● **Your task**
Your answer must consist only of the lines from the start of the entries through the line that holds "professionnels. Ils suivent", copied exactly, with no pictures.

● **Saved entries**
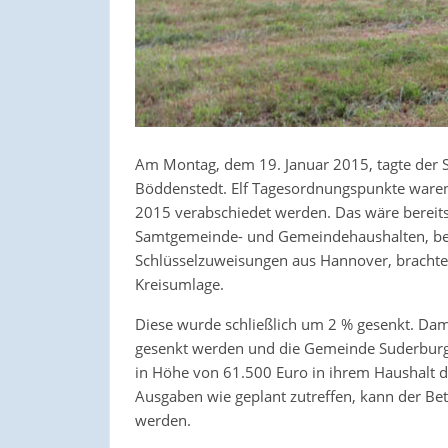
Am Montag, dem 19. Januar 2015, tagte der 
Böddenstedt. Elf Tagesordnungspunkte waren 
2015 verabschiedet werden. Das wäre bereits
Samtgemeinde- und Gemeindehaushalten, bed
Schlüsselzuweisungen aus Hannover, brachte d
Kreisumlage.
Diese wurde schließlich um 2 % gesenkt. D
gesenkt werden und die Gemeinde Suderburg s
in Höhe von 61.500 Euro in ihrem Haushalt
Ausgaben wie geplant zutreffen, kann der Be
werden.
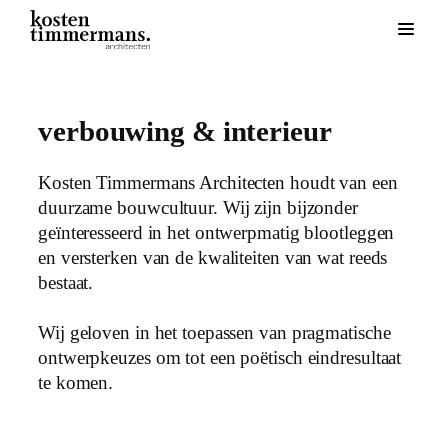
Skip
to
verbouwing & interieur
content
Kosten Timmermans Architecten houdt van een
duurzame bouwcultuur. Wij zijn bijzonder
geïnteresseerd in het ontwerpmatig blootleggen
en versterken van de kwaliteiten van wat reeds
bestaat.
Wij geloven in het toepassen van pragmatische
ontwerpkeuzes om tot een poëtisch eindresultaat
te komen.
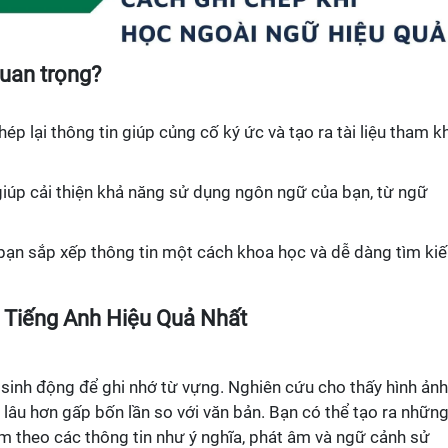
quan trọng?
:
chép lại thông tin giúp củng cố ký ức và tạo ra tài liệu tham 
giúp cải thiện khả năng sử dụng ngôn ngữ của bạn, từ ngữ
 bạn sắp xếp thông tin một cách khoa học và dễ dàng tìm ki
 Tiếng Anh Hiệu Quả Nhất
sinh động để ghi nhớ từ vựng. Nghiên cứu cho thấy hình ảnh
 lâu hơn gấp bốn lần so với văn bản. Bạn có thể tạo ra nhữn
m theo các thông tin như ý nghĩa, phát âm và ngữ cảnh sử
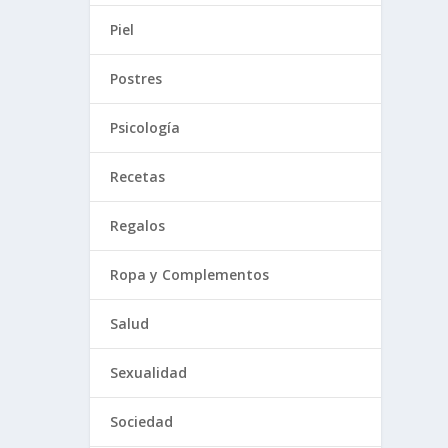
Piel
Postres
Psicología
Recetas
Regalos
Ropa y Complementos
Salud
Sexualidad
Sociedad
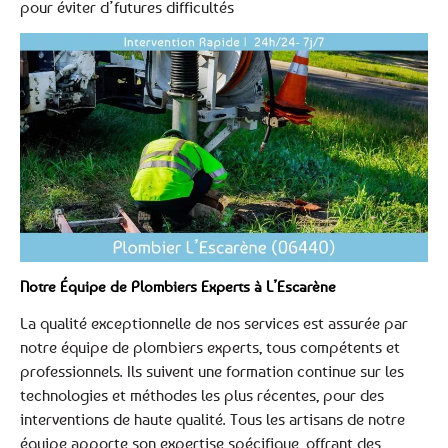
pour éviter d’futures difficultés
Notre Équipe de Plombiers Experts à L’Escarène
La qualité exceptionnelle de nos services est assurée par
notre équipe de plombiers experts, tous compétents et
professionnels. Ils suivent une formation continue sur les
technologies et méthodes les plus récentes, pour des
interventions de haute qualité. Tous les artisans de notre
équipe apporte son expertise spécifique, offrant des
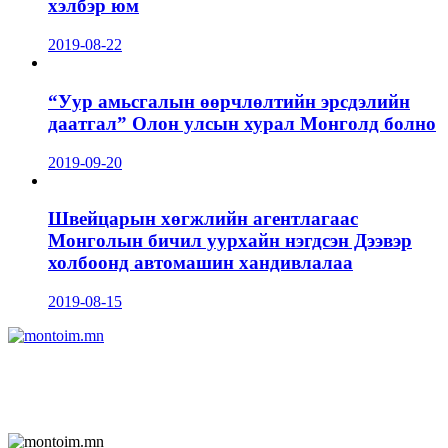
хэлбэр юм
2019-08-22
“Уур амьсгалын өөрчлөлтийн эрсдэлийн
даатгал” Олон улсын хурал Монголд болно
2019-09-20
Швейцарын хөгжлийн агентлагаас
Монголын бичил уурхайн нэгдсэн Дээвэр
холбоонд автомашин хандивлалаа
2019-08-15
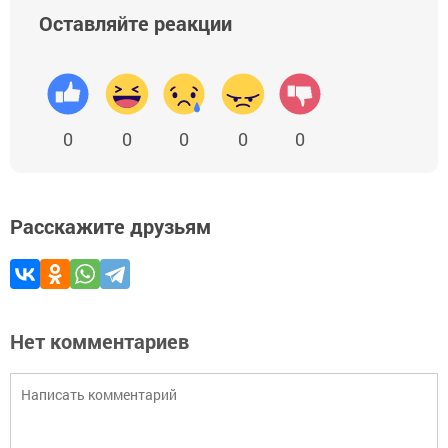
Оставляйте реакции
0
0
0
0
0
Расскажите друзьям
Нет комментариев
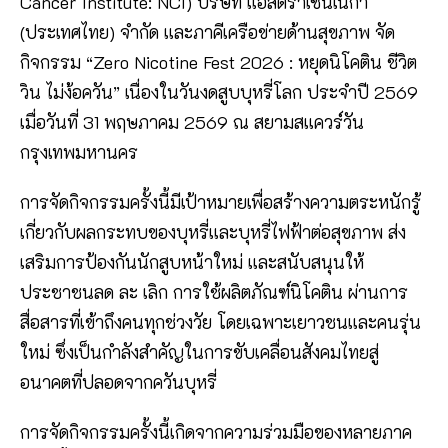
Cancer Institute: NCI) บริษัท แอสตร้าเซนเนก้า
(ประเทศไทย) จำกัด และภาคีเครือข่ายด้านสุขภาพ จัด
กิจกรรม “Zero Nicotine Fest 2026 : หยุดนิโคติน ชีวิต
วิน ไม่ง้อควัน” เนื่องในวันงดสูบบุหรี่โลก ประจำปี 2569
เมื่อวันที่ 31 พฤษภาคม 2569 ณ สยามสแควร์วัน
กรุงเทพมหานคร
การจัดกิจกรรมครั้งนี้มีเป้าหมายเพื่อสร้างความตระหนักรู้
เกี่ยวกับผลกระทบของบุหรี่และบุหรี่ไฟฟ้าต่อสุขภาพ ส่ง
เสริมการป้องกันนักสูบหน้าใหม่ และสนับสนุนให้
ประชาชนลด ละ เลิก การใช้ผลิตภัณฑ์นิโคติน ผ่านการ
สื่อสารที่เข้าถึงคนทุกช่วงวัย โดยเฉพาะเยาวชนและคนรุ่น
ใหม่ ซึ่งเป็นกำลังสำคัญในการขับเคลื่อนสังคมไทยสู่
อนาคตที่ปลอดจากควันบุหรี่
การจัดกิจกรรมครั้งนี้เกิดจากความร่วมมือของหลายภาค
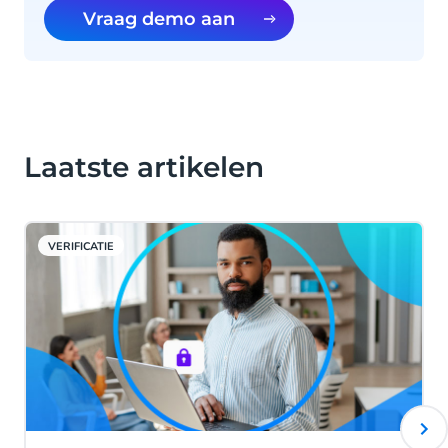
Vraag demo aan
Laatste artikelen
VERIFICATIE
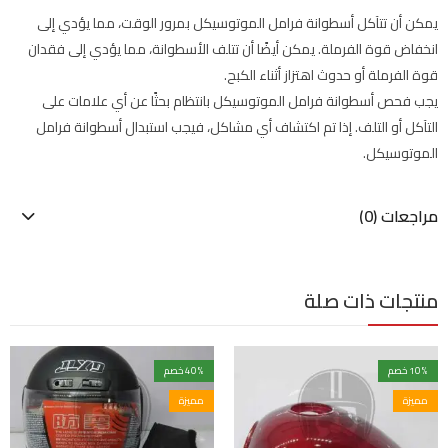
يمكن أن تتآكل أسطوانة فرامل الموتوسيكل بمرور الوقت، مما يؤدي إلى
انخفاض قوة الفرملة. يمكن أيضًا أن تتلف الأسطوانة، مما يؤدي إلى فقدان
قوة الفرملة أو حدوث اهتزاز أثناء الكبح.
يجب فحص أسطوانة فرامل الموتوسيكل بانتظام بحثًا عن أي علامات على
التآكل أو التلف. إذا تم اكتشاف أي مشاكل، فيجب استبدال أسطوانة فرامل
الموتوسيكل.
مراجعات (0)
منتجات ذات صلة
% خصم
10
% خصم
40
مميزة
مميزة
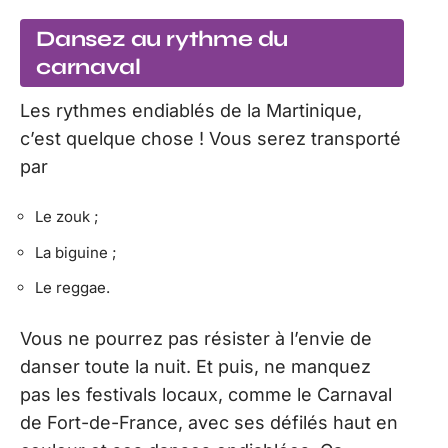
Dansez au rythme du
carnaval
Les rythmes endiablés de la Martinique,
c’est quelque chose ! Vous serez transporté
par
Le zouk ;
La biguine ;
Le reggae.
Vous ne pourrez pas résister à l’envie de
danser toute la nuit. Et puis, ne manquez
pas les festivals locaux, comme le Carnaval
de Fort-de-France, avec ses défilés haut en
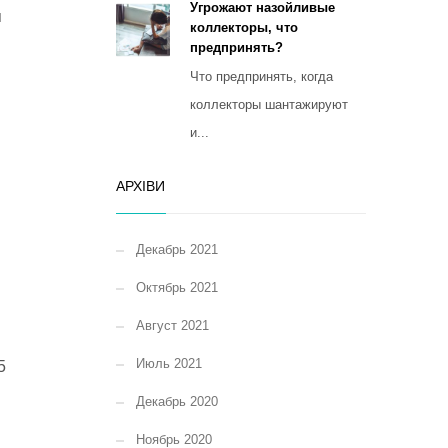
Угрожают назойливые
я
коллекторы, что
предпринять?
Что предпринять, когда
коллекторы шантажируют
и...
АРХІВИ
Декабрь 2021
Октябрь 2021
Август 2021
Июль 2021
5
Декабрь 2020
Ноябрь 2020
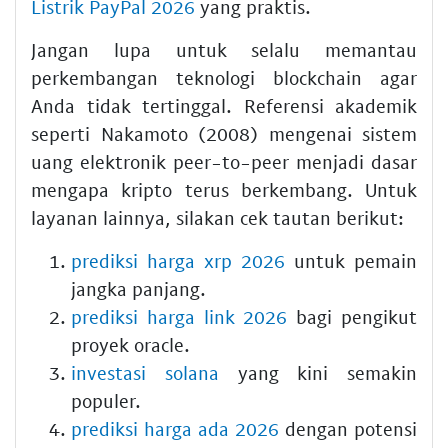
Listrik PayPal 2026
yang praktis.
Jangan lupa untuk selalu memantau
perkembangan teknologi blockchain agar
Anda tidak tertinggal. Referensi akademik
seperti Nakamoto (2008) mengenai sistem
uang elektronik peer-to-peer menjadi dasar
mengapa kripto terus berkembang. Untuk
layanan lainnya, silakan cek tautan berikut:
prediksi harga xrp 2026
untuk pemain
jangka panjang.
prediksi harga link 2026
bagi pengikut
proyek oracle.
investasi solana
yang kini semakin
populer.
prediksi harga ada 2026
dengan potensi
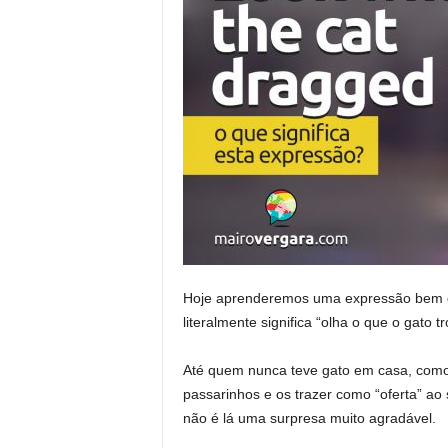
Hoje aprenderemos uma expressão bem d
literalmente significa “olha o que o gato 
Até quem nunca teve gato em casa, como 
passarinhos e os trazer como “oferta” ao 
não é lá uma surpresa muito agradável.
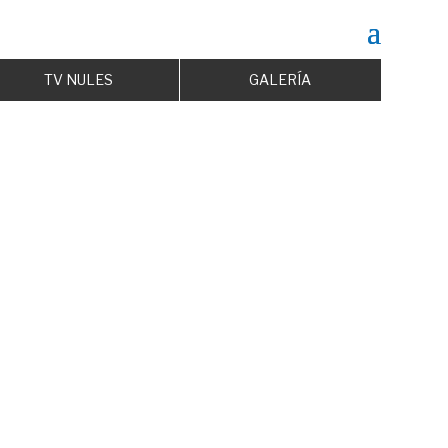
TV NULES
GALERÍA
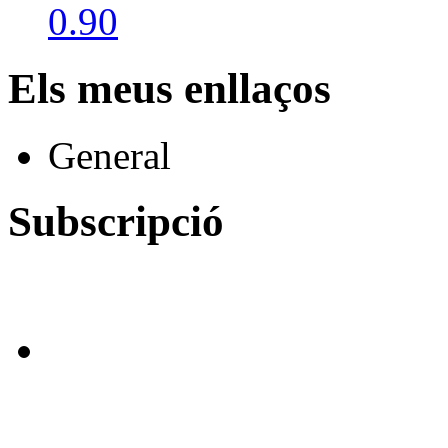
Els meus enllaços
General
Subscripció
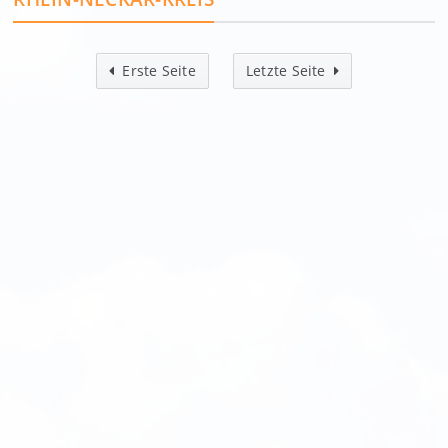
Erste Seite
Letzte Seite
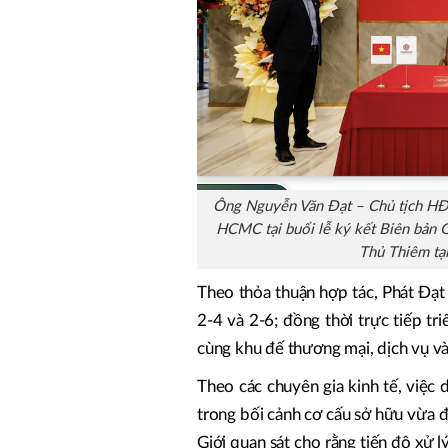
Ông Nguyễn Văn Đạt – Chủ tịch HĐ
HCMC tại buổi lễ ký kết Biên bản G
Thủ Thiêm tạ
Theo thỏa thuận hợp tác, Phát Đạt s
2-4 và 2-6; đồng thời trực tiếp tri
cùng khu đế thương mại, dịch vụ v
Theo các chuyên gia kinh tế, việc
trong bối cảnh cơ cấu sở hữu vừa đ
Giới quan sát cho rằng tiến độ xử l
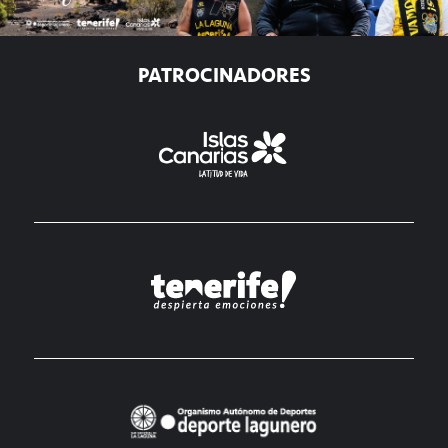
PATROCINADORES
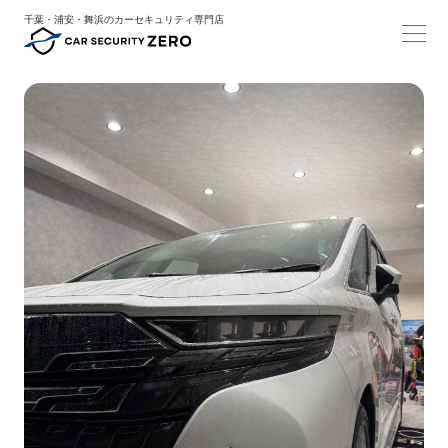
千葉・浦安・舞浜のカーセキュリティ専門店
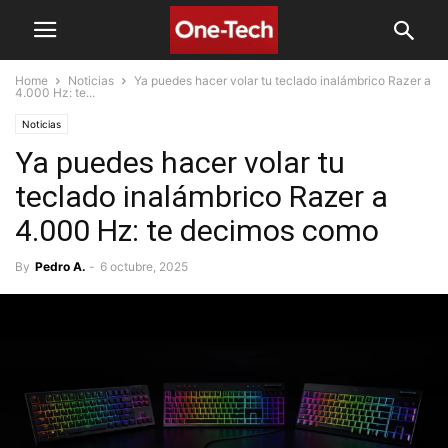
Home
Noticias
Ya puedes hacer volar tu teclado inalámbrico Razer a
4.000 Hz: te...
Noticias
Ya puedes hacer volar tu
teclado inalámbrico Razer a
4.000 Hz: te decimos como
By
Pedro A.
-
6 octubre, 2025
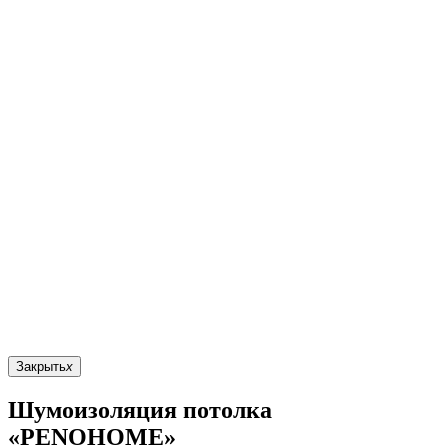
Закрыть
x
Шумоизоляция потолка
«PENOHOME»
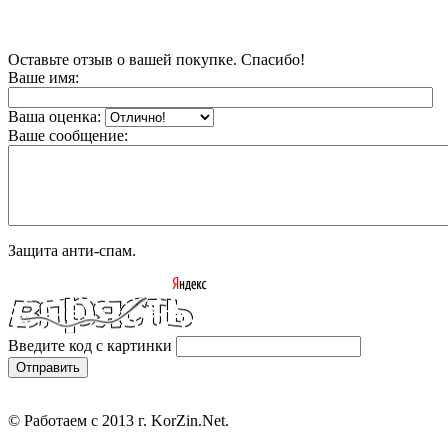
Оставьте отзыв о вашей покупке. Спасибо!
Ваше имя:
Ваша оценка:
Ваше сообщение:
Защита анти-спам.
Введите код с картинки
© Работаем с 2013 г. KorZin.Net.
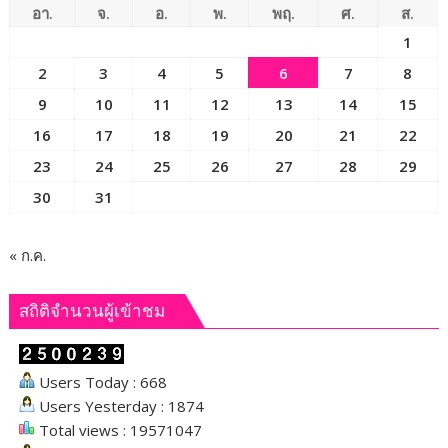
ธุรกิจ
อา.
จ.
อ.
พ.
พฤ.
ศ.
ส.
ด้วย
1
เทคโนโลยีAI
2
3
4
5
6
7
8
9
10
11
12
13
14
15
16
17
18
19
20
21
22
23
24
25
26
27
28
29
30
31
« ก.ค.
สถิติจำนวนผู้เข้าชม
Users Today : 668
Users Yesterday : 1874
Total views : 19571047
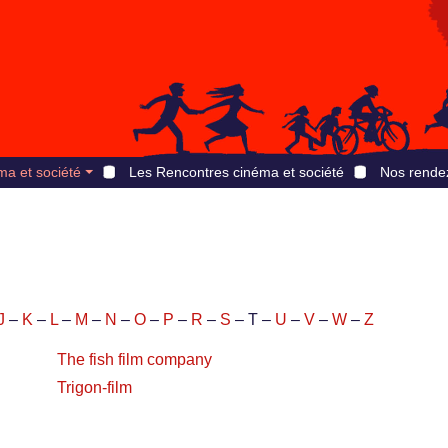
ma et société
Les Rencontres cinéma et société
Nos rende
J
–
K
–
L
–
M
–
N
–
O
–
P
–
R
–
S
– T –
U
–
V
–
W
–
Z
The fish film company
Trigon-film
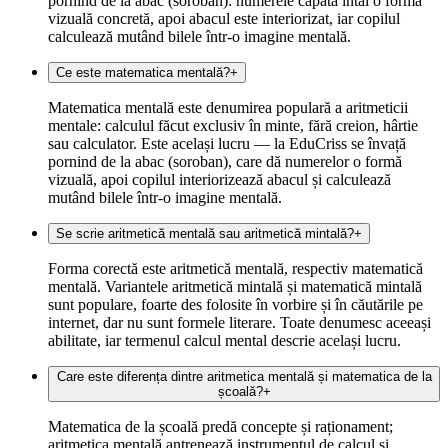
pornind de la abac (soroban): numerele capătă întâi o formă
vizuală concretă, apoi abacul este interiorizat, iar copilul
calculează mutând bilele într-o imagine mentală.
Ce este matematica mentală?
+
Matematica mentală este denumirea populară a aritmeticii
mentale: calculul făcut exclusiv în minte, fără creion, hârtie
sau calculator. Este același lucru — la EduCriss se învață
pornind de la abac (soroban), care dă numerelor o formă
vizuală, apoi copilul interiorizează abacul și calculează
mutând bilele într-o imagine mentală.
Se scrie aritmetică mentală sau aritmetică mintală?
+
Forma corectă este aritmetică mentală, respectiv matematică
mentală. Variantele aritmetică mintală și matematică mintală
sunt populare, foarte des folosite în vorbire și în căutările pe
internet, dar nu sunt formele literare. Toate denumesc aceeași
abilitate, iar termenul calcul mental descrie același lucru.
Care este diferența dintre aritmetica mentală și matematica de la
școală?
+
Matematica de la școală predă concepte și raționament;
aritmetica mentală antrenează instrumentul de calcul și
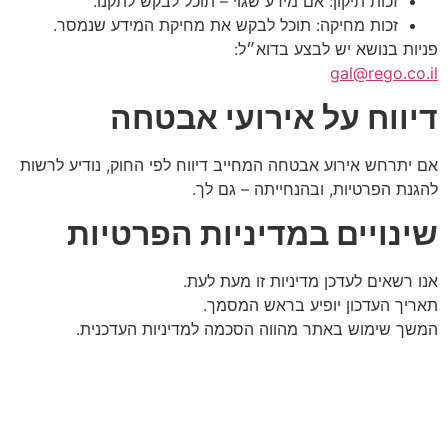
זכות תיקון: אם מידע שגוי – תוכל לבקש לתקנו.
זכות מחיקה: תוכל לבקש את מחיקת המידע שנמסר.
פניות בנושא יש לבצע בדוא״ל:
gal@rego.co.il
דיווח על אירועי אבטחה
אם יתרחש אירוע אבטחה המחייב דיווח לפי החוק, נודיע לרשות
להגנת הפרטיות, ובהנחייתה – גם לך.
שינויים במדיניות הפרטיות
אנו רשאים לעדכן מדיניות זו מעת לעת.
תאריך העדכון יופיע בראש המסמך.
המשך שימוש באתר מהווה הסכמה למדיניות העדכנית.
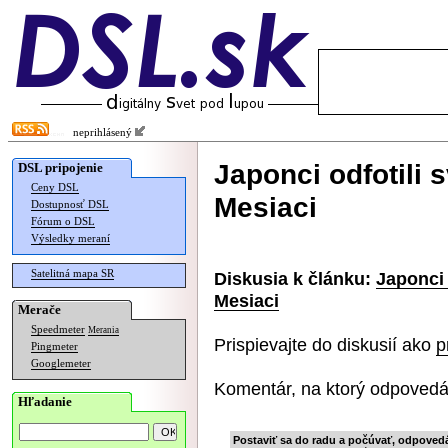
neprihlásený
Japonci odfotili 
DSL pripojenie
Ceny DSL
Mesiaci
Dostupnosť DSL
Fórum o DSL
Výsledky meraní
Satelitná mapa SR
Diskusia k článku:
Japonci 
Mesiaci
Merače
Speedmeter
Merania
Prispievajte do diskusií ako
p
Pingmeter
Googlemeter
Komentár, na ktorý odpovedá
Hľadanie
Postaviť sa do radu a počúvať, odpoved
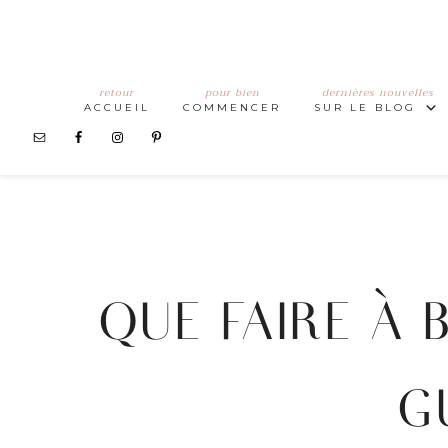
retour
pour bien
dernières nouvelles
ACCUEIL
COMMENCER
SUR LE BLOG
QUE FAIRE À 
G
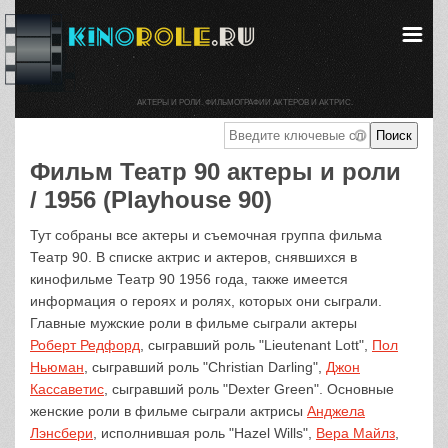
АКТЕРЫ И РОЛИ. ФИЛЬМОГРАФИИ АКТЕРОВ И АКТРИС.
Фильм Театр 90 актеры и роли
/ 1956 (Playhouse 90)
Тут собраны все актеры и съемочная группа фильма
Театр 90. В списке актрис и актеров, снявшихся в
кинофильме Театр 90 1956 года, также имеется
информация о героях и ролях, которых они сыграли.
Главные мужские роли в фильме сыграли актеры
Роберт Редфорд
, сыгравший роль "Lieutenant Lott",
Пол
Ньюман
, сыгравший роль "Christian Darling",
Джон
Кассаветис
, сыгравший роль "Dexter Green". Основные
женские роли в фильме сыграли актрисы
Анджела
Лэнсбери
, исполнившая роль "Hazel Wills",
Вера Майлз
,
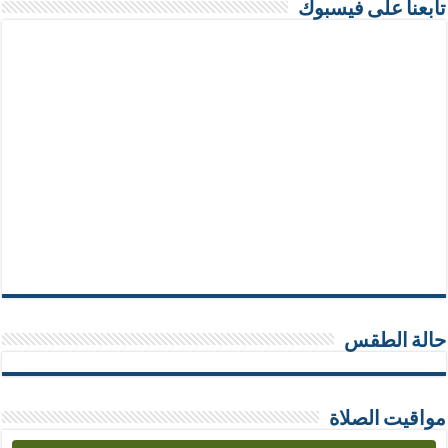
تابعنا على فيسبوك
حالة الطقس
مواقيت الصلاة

● **Final answer**
Am Montag, dem 19. Januar 2015, tagte der 
Böddenstedt. Elf Tagesordnungspunkte waren 
2015 verabschiedet werden. Das wäre bereits
Samtgemeinde- und Gemeindehaushalten, bed
Schlüsselzuweisungen aus Hannover, brachte d
Kreisumlage.
Diese wurde schließlich um 2 % gesenkt. D
gesenkt werden und die Gemeinde Suderburg s
in Höhe von 61.500 Euro in ihrem Haushalt
Ausgaben wie geplant zutreffen, kann der Be
werden.
Skip
to
verbouwing & interieur
content
Kosten Timmermans Architecten houdt van een
duurzame bouwcultuur. Wij zijn bijzonder
geïnteresseerd in het ontwerpmatig blootleggen
en versterken van de kwaliteiten van wat reeds
bestaat.
Wij geloven in het toepassen van pragmatische
ontwerpkeuzes om tot een poëtisch eindresultaat
te komen.
quan trọng?
:
chép lại thông tin giúp củng cố ký ức và tạo ra tài liệu tham 
giúp cải thiện khả năng sử dụng ngôn ngữ của bạn, từ ngữ
 bạn sắp xếp thông tin một cách khoa học và dễ dàng tìm ki
 Tiếng Anh Hiệu Quả Nhất
sinh động để ghi nhớ từ vựng. Nghiên cứu cho thấy hình ảnh
 lâu hơn gấp bốn lần so với văn bản. Bạn có thể tạo ra nhữn
m theo các thông tin như ý nghĩa, phát âm và ngữ cảnh sử
Piel
Postres
Psicología
Recetas
Regalos
Ropa y Complementos
Salud
Sexualidad
Sociedad
pour éviter d’futures difficultés
Notre Équipe de Plombiers Experts à L’Escarène
La qualité exceptionnelle de nos services est assurée par
notre équipe de plombiers experts, tous compétents et
professionnels. Ils suivent une formation continue sur les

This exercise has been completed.